4. Clean Up Missing Values
Assisted Modeling cleans up the missing values in the data. For each feature that contains missing values, it displays a recommended method for cleaning up missing values in the Method column. The recommended option is labeled (for example, Replace with Median (Recommended)).
- Select a feature to view info about it in the Column Details section. There, you can see the Clean-Up Method, which explains how Assisted Modeling picks the method to clean up the missing data. You can also see a Preview, which contains a sample of the data. Use this info to make sure you're using the correct method to handle missing values.
- If you want to use a different clean-up method, use the dropdown in the Method column to select the correct clean-up method.

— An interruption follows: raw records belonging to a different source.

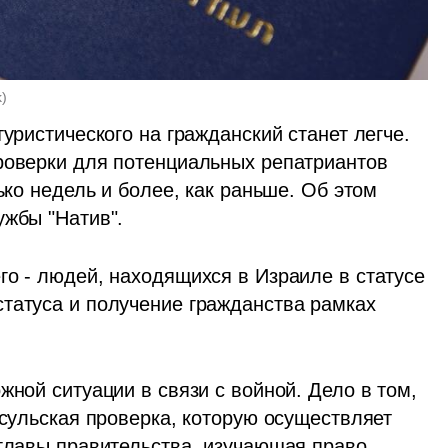
k
)
уристического на гражданский станет легче. 
роверки для потенциальных репатриантов 
ько недель и более, как раньше. Об этом 
жбы "Натив".  
о - людей, находящихся в Израиле в статусе 
татуса и получение гражданства рамках 
жной ситуации в связи с войной. Дело в том, 
нсульская проверка, которую осуществляет 
 главы правительства, изучающая право 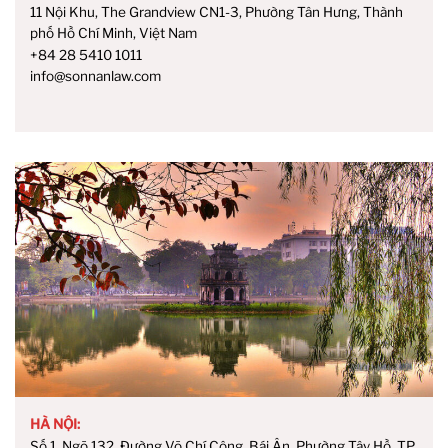
11 Nội Khu, The Grandview CN1-3, Phường Tân Hưng, Thành
phố Hồ Chí Minh, Việt Nam
+84 28 5410 1011
info@sonnanlaw.com
HÀ NỘI:
Số 1, Ngõ 132, Đường Võ Chí Công, Bái Ân, Phường Tây Hồ, TP.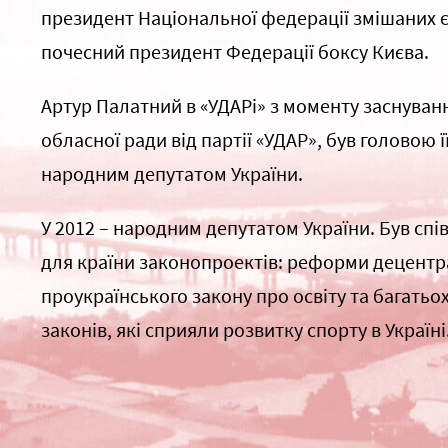
президент Національної федерації змішаних 
почесний президент Федерації боксу Києва.
Артур Палатний в «УДАРі» з моменту заснуван
обласної ради від партії «УДАР», був головою ї
народним депутатом України.
У 2012 – народним депутатом України. Був сп
для країни законопроектів: реформи децентрал
проукраїнського закону про освіту та багатьо
законів, які сприяли розвитку спорту в Україні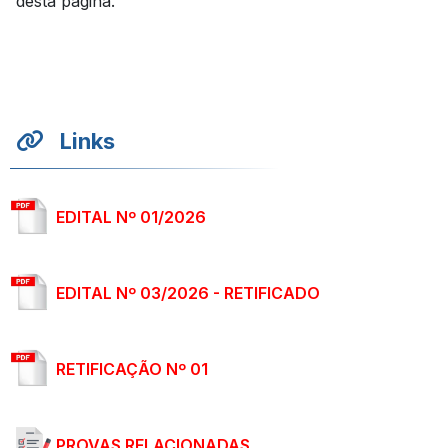
desta página.
Links
EDITAL Nº 01/2026
EDITAL Nº 03/2026 - RETIFICADO
RETIFICAÇÃO Nº 01
PROVAS RELACIONADAS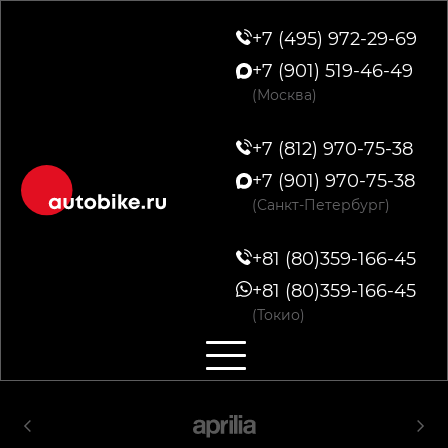
+7 (495) 972-29-69
+7 (901) 519-46-49
(Москва)
+7 (812) 970-75-38
+7 (901) 970-75-38
(Санкт-Петербург)
+81 (80)359-166-45
+81 (80)359-166-45
(Токио)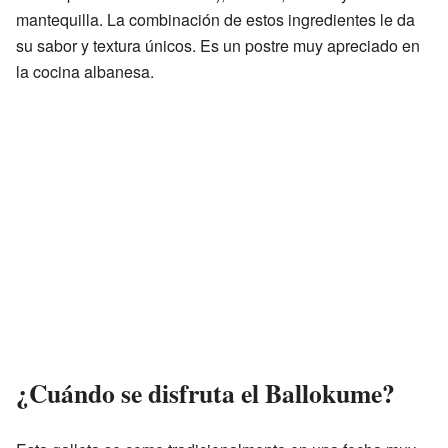
mantequilla. La combinación de estos ingredientes le da
su sabor y textura únicos. Es un postre muy apreciado en
la cocina albanesa.
¿Cuándo se disfruta el Ballokume?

- Select Next to go to Step 4: Select Features.
5. Select Features
Assisted Modeling selects what features result in the best model. For each feature, it evaluates whether it is a good predictor in the Feature Info column.
- Select a feature to view info about it in the Column Details section. There, you can see Predictor Details, which provides two measures of how well the feature performs: Gini and GKT. Assisted Modeling uses both measures to determine whether the feature associates too much or little with the target. You can also see a Preview, which contains a sample of the data. Use this info to make sure features are good predictors.
- If you don't want to use a feature, uncheck the box next to the name of that feature.
- Select Next to go to Step 5: Select Algorithms.
6. Select Algorithms
Assisted Modeling provides you with a selection of algorithms to choose from. It recommends different algorithms depending on what kind of problem you want to solve. In this step, you select what algorithms you want to evaluate in the leaderboard.
- The card for each algorithm displays its pros and cons, a description, and some use cases. Use this info to make sure you want to evaluate the algorithm.
For categorical variables, we have 4 algorithms available:
- Logistic Regression
- Decision Tree
- Random Forest
For continuous variables (numerical), we have 3 algorithms available:
- Linear Regression
- Decision Tree
- Random Forest
- To evaluate an algorithm, check the box next to its name. If you don't want to evaluate an algorithm, uncheck the box.
- Select Run Selected Algorithms.
Assisted Modeling generates the leaderboard, which you can use to compare the performance of the algorithms you've selected.
The output in the leaderboard is different, depending on what kind of problem you're solving, but here are the basics for how to navigate the UI:
- To view info specific to an algorithm, select its card in the Leaderboard section.
- To view info about how an algorithm performed against the other algorithms, select the Comparison tab.
- To view info about an algorithm's individual performance, select the Overview tab.
- To see what features an algorithm valued most, select the Interpretation tab.
- To remind yourself of the choices you made throughout the Assisted Modeling process, select the Configuration tab.
- To start over with Assisted Modeling but retain the info that's in the leaderboard, select Create New Model.
- To show or hide the leaderboard, select Hide Leaderboard or View Leaderboard.
After you've determined what algorithms perform best, you can select which ones you want to add to the Designer canvas as part of a machine-learning pipeline that trains the model:
- Check the box next to the name of the algorithm you want to add to the canvas. You should see a count of how many algorithms you've selected.
- Select Add Models and Continue to Workflow.
You can export a report that contains the results of the model.
- Select the vertical-ellipsis icon.
- From the dropdown, select Export HTML Report.
- Select where you want to save the report using File Explorer.
You can export the code for the machine-learning pipeline to a Jupyter Notebook in a Python tool.
- Select the vertical-ellipsis icon.
- From the dropdown, select Export Model to Python.
- When you exit the Assisted Modeling window, a Python tool appears in the workflow. It contains an annotated Jupyter Notebook with all the code for the machine-learning pipeline.